Colonel Morgan’s report of the battle stated that on the morning of the 15th of December, the 14th Regiment formed in front as a line of skirmishers, with the 17th and 44th in line of battle in the rear of the 14th. In the assault, when the resistance grew too heavy for the skirmishers to overcome, the 17th pushed through and carried the Confederate rifle pits, and pushed forward until it reached the Nashville and Chattanooga Railroad at Rains’ Cut, but was compelled to withdraw by artillery fire. On the 16th, at Overton’s Hill, the 17th was in echelon to the rear of Grosvenor’s Brigade, and did not take part in the actual assault on Overton’s Hill. Morgan reported: “Colonel Shafter, of the 17th, acquitted himself well; is cool, brave, and a good disciplinarian.” Colonel Shafter reported: “The conduct of all my officers was all that I could desire; and, from the fact that it was the first time the men had ever been under fire, I think they, too, did well.” In the two days action, the regiment lost two officers, 14 men killed; four officers, 64 men wounded.”

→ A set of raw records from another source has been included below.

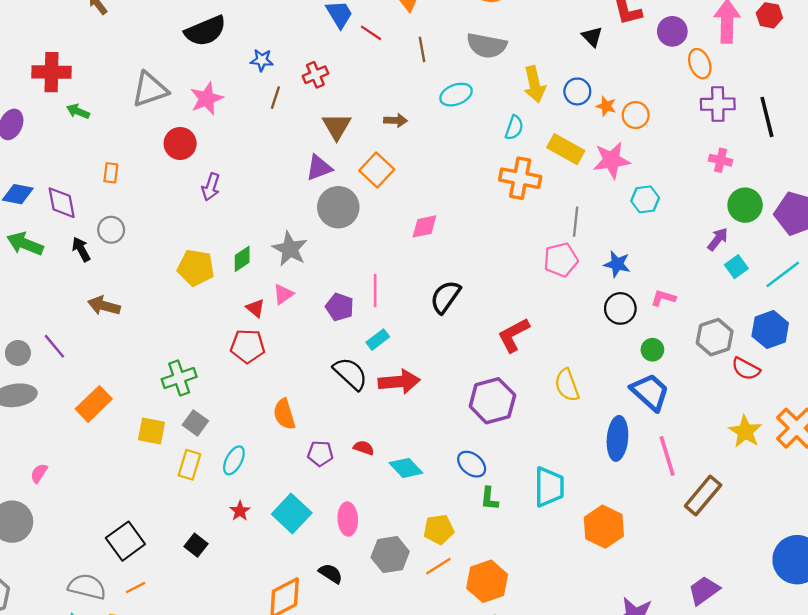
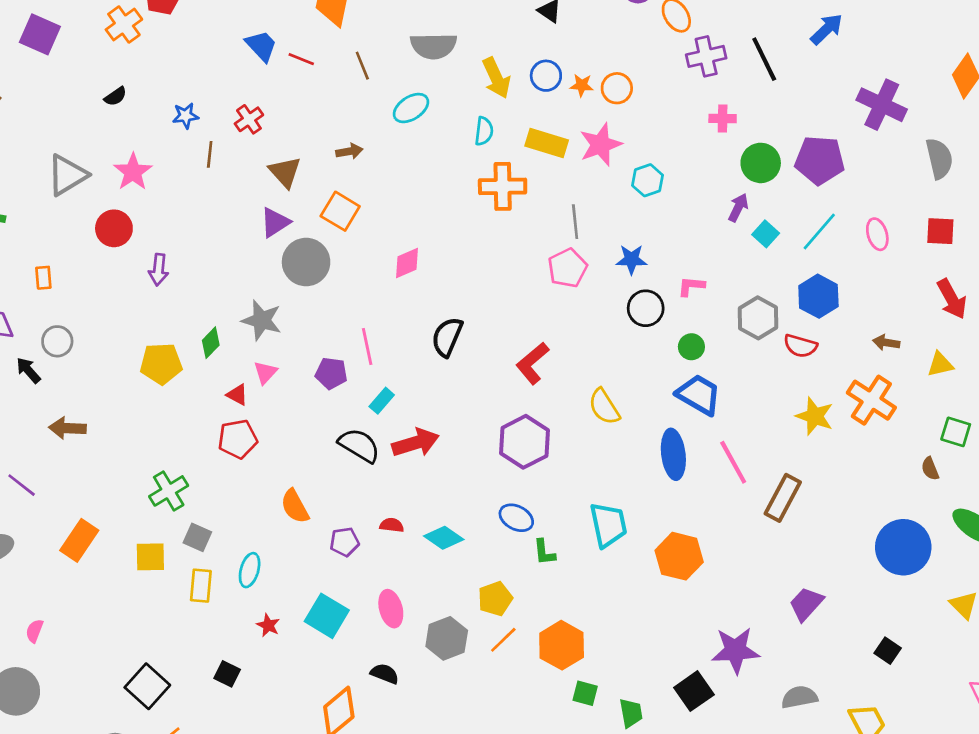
black semicircle: (205, 31) -> (115, 96), size x0.5

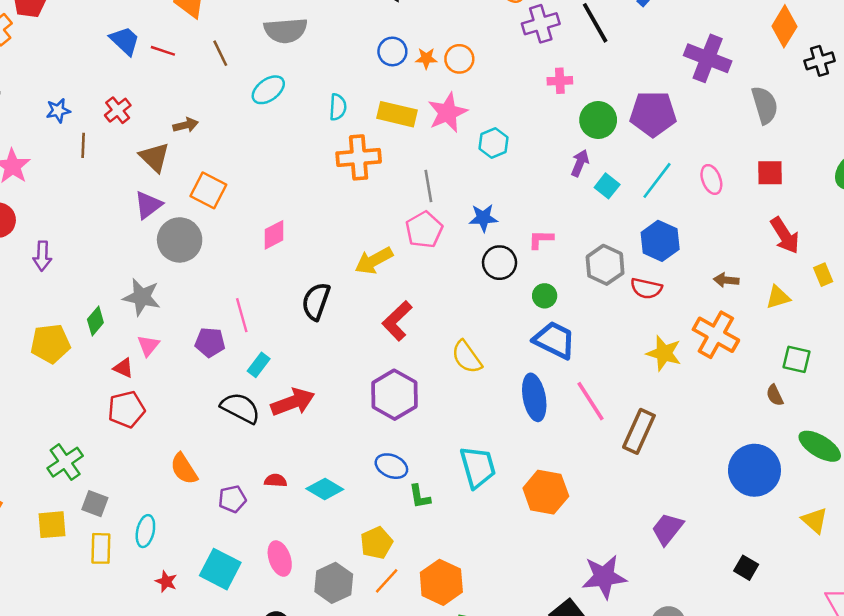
yellow arrow: (496, 78) -> (374, 261), moved, turned 90
brown arrow: (349, 151) -> (186, 125), moved

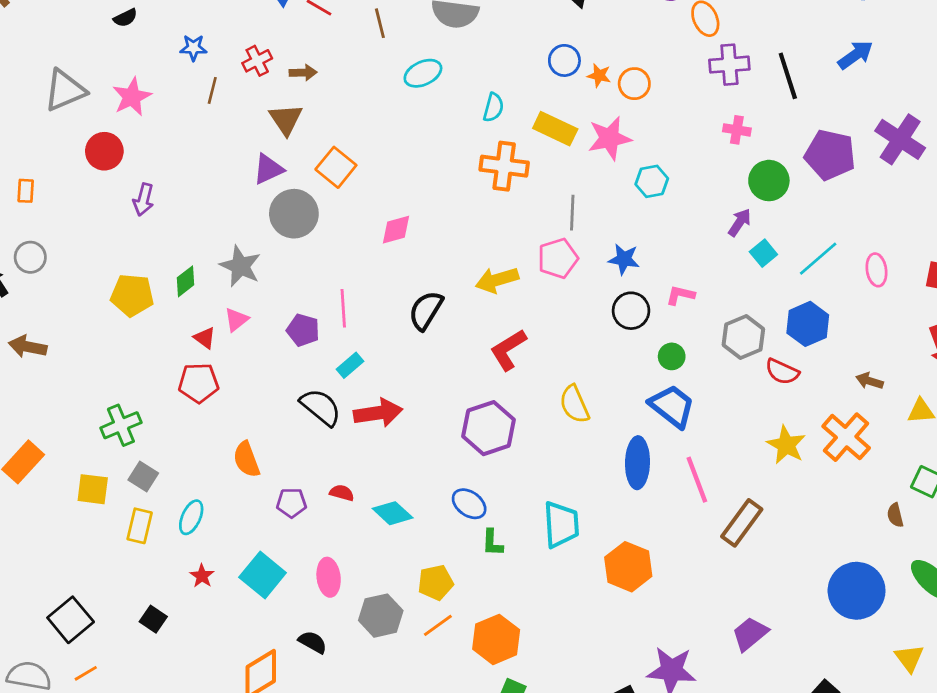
purple pentagon: (653, 114) -> (830, 155), moved
brown arrow: (186, 125) -> (303, 72), moved

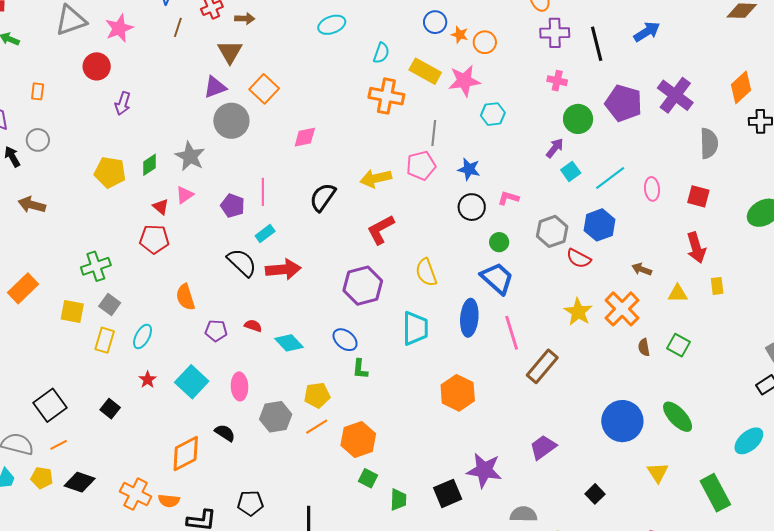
brown semicircle: (895, 515) -> (644, 347), moved
cyan trapezoid: (561, 524) -> (415, 328), moved

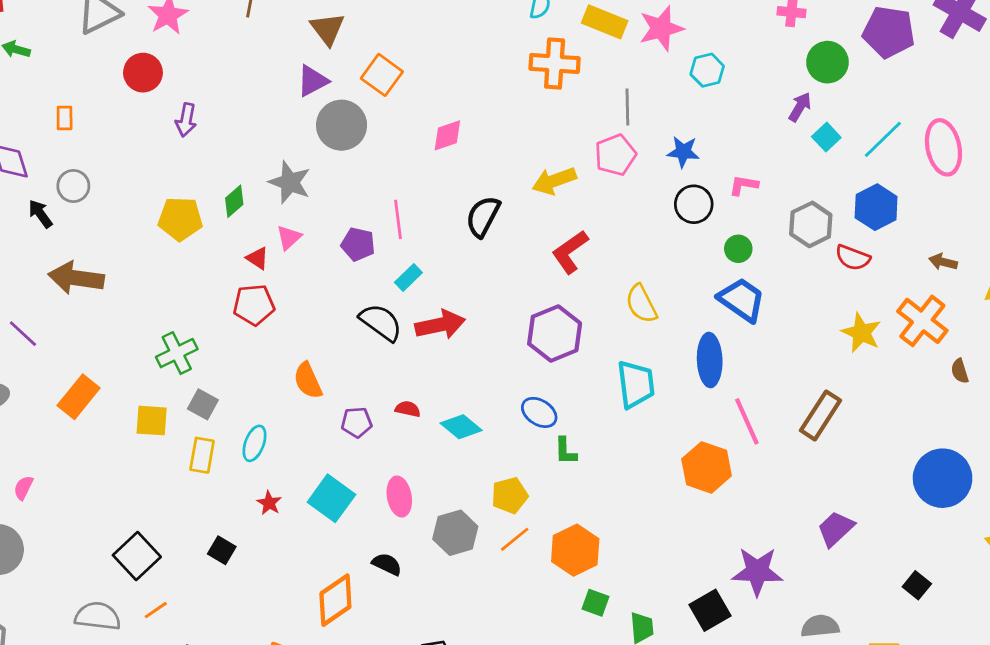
pink ellipse: (652, 189) -> (943, 147), size x1.6
brown arrow: (32, 205) -> (76, 278), size x1.4
pink line: (512, 333) -> (747, 421), moved

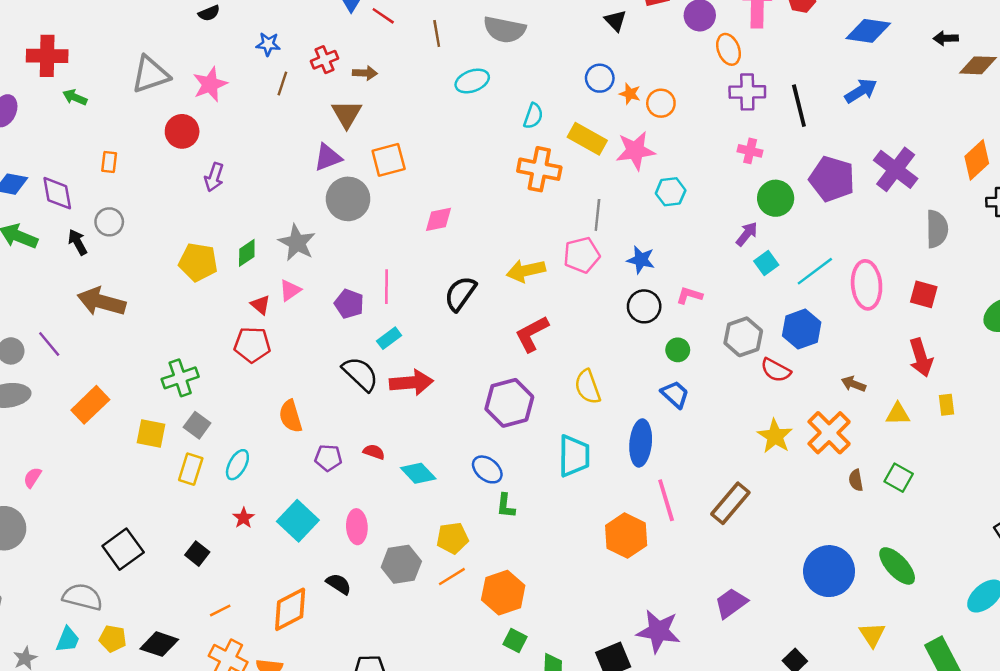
orange square: (382, 75) -> (389, 160), turned 32
blue trapezoid: (742, 300) -> (675, 394), size x0.7
orange line: (156, 610) -> (220, 610), moved

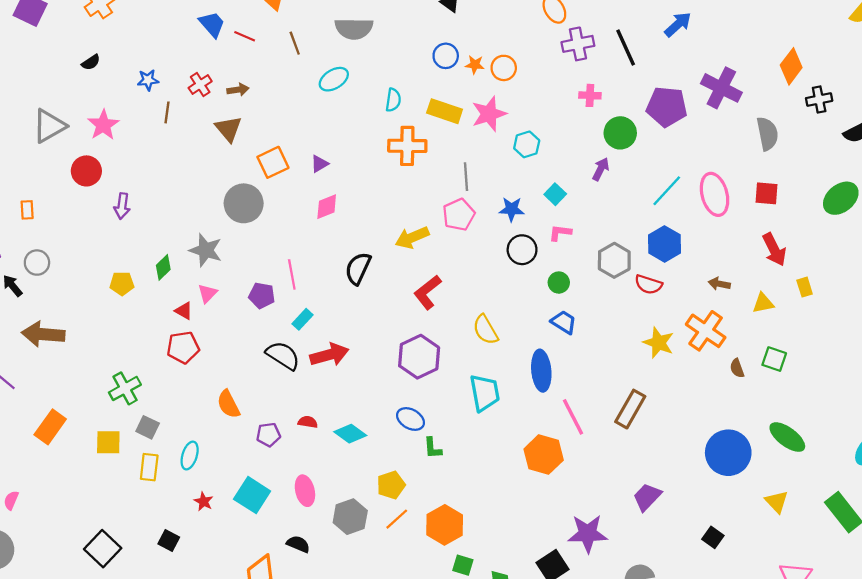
purple triangle: (328, 157) -> (319, 164), moved, size x0.7
yellow pentagon: (198, 262) -> (122, 283), size x0.7
cyan square: (766, 263) -> (555, 194), moved

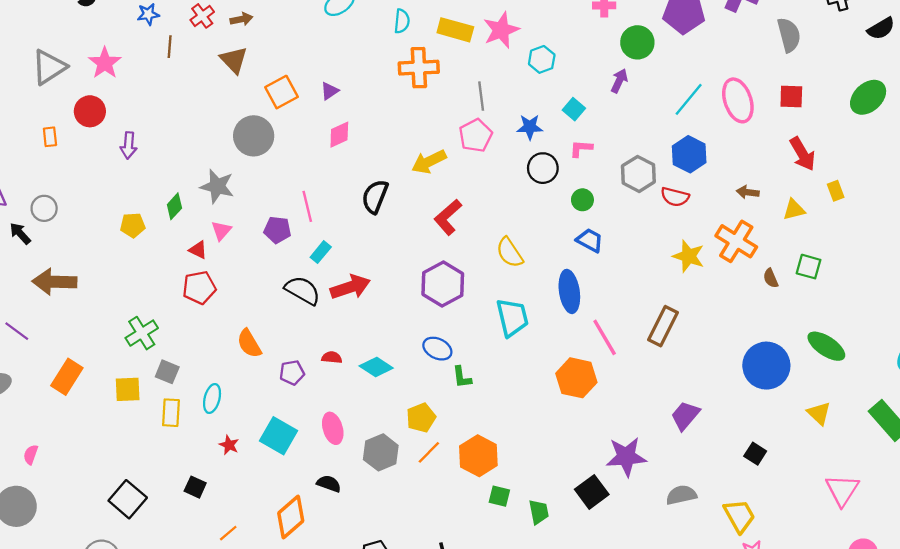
orange rectangle: (27, 210) -> (50, 137), moved

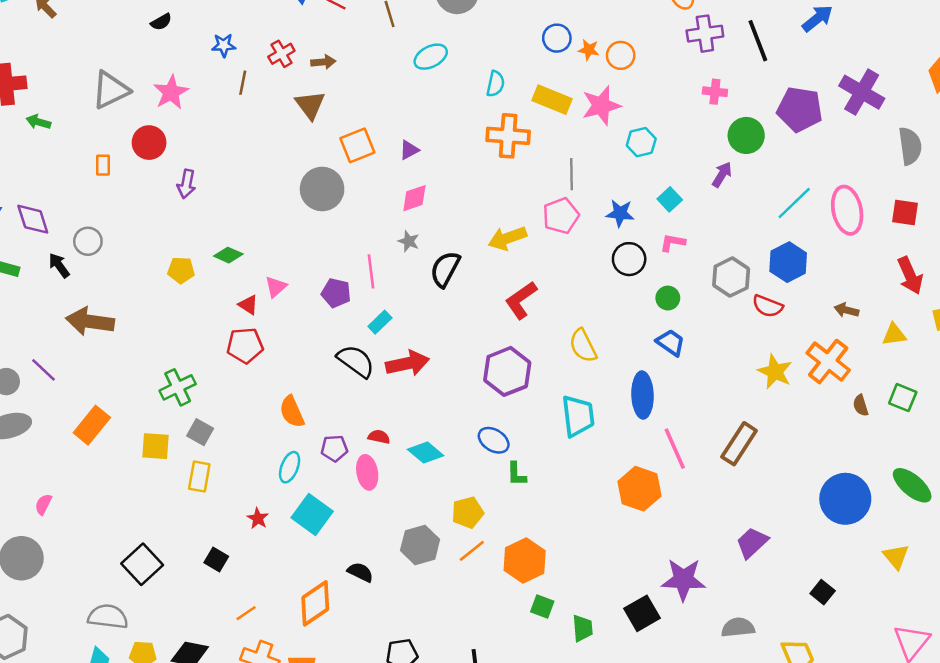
gray star: (217, 186) -> (409, 241), moved, size x0.6
green diamond: (174, 206) -> (228, 255), turned 65
cyan ellipse: (212, 399) -> (290, 467), moved
pink ellipse: (333, 428) -> (367, 472), moved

On December 19, Brevet Brigadier General Donaldson, Chief Quartermaster, Army of the Cumberland, wrote: “General Steedman has taken the 17th Regiment to Murfreesboro, and I understand intends taking it to Tuscumbia, Alabama. This regiment was given me for my necessary work here, and I would like it ordered back, as I need it.” He was informed that the work for which it had been assigned to General Steedman was so important and so urgent, that the regiment could not be returned until General Steedman was through with it.

The regiment moved with Steedman’s forces to Decatur, Alabama, and with Brigadier General Charles Cruft’s Brigade, joined in the attempt to run down and capture Brigadier General Hylan B. Lyon’s force of Confederate cavalry. On January 1, 1865, General Steedman, at Decatur, was directed to send back to Nashville all the troops that belonged there before the current movement began. On January 8, General Steedman instructed General Cruft, at Paint Rock, Alabama: “The 17th Colored Regiment will proceed to Nashville.”

The regiment remained on duty at the post of Nashville, and in the District of Tennessee until mustered out of service on April 25, 1866.